First Android Dedicated GPS Unit Actually Looks Pretty Decent

Considering Android is getting on in age, it’s surprising it hasn’t been featured on more “miscellaneous” devices. Phones and tablets, sure, but we haven’t seen many, say, DVD players or PMPs using the OS. And certainly not GPS devices, whose proprietary libraries and interfaces were developed at great cost, leading the companies that made them working desperately to squeeze every last penny out of them. But perhaps we’re about to see that change.

GPS maker Holux and sporting map app company SatSki have put out the All Sports GPS, a handset-like unit that has multiple sports-related mapping tools, lots of live maps (Google of course, OVI, OpenStreetMap, and more), and a location and distance-focused interface.

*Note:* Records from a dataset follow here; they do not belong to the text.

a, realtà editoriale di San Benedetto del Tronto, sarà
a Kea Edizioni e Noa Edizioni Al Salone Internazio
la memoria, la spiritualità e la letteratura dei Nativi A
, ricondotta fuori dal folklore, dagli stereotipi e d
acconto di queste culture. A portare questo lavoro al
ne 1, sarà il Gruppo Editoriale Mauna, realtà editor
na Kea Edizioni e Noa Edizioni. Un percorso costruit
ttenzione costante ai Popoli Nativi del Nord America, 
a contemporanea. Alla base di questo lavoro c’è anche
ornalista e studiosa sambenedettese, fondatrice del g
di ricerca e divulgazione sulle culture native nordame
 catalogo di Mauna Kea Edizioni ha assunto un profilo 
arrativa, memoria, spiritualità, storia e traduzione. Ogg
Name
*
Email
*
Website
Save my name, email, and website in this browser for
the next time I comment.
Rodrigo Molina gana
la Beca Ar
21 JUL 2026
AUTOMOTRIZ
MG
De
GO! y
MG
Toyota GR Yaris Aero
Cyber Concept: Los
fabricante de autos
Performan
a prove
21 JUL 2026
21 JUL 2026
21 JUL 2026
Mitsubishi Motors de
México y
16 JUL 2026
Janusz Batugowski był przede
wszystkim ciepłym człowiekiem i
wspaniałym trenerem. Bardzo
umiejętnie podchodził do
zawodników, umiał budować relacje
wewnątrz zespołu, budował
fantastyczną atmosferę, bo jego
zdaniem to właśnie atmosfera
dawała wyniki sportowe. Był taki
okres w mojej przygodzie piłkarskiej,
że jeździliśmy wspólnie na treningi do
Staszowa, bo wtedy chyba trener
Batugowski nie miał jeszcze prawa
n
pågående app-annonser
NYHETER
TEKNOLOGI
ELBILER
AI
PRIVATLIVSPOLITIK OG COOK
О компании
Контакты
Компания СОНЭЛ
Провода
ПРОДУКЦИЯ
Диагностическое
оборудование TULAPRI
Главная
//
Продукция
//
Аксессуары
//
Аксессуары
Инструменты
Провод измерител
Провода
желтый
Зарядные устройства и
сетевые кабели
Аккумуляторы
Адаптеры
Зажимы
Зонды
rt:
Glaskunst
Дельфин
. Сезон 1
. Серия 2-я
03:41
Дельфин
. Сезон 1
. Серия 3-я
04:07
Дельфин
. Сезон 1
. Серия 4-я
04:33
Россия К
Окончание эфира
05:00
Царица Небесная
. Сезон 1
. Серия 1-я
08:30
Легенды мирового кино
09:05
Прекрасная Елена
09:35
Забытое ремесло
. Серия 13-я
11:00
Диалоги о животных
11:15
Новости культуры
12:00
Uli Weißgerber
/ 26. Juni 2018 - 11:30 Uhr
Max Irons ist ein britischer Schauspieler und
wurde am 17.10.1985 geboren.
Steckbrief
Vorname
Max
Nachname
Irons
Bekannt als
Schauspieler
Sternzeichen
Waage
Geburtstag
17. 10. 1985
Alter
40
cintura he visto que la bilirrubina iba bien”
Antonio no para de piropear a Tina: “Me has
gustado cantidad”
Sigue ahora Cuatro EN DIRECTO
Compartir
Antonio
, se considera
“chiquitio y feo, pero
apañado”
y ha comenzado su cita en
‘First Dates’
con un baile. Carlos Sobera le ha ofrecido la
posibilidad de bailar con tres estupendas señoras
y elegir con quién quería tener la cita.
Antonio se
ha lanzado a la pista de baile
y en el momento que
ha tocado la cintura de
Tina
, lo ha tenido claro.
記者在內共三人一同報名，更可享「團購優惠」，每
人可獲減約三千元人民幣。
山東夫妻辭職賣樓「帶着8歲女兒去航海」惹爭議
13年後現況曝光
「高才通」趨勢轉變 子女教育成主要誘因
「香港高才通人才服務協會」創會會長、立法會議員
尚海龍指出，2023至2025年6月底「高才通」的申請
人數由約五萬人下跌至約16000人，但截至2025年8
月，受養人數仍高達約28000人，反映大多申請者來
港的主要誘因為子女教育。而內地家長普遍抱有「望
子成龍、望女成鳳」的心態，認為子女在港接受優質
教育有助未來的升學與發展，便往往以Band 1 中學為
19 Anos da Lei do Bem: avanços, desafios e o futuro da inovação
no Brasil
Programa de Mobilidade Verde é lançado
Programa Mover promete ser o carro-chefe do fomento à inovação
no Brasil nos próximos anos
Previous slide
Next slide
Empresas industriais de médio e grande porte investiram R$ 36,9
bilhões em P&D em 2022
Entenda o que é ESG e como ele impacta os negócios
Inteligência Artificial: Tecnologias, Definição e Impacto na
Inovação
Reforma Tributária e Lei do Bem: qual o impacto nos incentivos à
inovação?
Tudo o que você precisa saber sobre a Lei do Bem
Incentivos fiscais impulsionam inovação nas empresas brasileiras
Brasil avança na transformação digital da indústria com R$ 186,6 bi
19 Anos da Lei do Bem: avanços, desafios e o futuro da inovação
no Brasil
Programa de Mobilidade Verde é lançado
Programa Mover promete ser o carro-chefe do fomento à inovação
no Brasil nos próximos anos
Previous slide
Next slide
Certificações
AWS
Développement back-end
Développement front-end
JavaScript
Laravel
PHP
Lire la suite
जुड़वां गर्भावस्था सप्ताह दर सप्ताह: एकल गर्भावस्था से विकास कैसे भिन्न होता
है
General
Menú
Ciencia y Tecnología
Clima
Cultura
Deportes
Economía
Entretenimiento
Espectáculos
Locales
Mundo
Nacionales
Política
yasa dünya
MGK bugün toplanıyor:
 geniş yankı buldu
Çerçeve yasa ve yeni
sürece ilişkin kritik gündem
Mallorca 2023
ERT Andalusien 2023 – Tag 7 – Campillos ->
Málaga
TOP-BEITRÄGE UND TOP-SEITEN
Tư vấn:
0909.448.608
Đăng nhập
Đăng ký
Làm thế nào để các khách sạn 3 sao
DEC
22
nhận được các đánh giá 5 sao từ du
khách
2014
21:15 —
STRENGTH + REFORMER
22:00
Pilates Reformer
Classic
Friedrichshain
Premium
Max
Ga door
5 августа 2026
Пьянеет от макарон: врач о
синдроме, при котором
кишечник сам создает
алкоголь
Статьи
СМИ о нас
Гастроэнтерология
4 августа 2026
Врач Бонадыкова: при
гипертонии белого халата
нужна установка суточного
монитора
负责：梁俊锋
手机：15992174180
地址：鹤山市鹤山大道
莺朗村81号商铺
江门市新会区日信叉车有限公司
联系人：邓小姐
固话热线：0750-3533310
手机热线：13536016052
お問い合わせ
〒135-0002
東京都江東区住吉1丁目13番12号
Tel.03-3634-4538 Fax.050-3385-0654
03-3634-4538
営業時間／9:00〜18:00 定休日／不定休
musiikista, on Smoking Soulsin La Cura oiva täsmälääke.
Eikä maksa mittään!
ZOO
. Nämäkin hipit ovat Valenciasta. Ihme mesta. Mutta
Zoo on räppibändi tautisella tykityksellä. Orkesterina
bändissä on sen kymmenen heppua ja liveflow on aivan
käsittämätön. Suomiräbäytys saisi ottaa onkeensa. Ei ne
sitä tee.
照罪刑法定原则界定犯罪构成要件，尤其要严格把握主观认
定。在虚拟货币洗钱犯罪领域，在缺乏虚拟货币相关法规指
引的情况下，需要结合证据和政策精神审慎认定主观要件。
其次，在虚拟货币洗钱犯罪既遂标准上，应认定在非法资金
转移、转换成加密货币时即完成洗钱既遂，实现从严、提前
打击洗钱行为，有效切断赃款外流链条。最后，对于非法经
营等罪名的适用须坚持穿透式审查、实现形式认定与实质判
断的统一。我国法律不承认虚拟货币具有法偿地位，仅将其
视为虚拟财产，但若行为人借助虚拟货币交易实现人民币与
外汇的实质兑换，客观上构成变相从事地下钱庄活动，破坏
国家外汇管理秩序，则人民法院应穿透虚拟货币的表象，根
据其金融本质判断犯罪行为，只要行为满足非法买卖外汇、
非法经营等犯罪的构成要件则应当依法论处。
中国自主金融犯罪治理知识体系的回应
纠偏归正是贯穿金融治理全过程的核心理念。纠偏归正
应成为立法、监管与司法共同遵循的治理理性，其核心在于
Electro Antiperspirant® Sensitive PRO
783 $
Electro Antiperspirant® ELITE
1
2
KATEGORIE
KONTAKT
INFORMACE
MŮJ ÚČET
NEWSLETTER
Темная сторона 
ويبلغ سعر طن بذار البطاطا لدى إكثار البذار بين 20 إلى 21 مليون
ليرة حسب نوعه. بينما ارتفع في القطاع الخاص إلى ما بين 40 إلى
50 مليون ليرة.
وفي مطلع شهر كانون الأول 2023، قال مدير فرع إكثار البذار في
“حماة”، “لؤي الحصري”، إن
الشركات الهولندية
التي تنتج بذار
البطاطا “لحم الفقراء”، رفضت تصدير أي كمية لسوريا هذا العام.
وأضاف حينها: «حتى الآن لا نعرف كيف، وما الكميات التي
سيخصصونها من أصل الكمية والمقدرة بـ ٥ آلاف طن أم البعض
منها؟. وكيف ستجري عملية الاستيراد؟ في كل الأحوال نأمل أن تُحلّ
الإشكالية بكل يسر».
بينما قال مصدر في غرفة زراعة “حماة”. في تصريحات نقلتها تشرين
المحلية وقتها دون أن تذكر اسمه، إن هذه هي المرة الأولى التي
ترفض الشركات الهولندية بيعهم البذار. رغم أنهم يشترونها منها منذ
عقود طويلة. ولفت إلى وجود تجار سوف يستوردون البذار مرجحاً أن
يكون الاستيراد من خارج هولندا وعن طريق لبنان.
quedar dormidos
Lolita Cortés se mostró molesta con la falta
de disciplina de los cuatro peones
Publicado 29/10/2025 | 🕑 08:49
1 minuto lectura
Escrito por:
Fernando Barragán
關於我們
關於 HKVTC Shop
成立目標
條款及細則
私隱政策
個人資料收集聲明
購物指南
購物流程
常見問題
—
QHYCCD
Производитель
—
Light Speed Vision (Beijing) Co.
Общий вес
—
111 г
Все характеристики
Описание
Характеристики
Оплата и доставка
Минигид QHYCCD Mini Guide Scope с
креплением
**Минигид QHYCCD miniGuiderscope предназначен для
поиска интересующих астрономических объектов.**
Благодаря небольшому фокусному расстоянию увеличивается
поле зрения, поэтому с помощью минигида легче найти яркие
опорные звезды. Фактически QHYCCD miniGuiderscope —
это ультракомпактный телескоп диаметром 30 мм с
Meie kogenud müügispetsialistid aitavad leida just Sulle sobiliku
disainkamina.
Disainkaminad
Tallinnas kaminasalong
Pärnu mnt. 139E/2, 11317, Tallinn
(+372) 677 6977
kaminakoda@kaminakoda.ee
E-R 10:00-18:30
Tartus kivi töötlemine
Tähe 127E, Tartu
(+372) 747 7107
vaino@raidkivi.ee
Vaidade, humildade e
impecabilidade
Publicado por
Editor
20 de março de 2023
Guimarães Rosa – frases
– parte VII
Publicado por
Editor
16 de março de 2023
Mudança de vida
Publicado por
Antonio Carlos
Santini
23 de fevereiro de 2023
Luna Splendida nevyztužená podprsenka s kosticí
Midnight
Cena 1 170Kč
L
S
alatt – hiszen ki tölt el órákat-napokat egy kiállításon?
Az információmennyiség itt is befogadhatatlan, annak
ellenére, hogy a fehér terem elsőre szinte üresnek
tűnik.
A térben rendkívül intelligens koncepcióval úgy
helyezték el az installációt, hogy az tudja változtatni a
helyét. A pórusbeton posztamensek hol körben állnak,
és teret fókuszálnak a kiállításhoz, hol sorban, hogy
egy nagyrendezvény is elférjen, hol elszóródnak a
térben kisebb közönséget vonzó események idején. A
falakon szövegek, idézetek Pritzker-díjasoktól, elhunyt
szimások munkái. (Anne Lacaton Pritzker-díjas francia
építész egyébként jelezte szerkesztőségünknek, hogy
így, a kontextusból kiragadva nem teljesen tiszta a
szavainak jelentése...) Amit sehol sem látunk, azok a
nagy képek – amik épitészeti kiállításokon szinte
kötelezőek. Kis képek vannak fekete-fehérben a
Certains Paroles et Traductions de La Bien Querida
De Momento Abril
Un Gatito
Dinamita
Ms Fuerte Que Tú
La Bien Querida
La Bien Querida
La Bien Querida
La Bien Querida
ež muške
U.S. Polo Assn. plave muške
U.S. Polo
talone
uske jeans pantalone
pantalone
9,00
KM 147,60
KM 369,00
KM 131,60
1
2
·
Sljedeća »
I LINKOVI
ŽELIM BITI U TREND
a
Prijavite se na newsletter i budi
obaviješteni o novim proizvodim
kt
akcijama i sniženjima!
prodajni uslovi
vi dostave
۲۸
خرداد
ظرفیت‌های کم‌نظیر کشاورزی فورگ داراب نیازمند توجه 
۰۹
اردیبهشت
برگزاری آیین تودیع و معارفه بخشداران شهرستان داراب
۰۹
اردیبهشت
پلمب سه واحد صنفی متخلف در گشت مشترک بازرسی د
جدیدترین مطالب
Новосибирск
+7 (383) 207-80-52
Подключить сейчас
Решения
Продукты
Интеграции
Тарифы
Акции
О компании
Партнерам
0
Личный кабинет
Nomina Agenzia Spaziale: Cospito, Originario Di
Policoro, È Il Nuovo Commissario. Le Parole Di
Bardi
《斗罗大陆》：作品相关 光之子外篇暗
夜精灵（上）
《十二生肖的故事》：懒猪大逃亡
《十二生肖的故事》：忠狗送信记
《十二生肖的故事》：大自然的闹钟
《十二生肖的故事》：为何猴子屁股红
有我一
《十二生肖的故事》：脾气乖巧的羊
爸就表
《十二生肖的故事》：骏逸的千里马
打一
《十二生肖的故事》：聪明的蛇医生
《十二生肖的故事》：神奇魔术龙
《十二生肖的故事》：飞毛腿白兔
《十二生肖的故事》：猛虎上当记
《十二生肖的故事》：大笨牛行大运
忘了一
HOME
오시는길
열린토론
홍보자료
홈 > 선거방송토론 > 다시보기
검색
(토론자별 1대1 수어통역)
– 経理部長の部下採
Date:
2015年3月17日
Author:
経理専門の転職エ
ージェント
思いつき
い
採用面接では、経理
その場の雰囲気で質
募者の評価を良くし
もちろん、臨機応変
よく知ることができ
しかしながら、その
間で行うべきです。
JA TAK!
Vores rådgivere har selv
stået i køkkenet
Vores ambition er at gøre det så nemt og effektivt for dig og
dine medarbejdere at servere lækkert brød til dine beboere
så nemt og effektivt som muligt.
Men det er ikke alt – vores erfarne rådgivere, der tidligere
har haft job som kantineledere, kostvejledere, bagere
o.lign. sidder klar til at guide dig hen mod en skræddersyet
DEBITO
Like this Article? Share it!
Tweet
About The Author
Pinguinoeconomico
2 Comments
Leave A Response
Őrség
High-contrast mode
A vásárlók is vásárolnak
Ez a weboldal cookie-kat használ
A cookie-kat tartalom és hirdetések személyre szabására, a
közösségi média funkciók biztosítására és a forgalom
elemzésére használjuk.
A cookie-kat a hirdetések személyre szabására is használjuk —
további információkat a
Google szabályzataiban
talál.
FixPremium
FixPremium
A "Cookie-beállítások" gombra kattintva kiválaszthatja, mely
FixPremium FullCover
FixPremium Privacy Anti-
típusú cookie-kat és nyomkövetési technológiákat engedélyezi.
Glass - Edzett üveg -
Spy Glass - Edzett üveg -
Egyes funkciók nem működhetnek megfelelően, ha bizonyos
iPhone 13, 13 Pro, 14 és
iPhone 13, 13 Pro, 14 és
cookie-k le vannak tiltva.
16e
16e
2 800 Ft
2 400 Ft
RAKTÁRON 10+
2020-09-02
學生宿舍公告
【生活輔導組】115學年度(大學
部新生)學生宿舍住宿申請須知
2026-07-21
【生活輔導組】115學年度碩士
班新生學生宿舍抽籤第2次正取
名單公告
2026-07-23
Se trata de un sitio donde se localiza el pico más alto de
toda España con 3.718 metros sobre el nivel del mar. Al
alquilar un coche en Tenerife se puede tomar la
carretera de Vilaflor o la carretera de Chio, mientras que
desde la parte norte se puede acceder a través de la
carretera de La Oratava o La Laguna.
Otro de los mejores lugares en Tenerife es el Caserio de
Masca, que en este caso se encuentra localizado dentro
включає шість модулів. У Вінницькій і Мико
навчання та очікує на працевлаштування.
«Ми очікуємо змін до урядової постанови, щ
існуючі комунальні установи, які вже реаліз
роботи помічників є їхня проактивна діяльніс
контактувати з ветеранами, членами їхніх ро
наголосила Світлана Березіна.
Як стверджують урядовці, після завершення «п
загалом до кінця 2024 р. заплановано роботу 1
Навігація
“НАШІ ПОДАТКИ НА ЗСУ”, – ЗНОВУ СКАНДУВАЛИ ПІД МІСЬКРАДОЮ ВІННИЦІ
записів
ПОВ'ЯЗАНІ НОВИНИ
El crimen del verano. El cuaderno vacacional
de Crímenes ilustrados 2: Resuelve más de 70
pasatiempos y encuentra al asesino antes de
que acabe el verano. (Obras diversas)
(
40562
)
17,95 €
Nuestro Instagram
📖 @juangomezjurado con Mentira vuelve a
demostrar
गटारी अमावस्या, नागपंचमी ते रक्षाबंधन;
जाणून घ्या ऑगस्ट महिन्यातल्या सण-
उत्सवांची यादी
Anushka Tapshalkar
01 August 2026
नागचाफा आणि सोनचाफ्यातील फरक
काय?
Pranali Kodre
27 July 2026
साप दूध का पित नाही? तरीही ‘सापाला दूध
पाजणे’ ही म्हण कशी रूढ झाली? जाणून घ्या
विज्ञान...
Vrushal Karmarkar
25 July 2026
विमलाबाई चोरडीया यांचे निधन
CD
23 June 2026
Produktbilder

Average speed, altitude changes, all that stuff.

It also has Facebook and Twitter baked right in, so you can tell all your friends your coordinates. Unfortunately, it doesn’t seem to have access to other Google services like GMail or the market, though there is a sub-market called the All Sports App Market that probably will have a few random useful apps.

Sure, it’s not a breakthrough device, but it’s rugged, hackable, and full of location-y goodness. I doubt this is the last one of these devices we’ll be seeing. Garmin and the rest can only fight for so long before they too are assimilated.

No availability or pricing is available right now — nor specs or anything really, let’s hope this thing exists.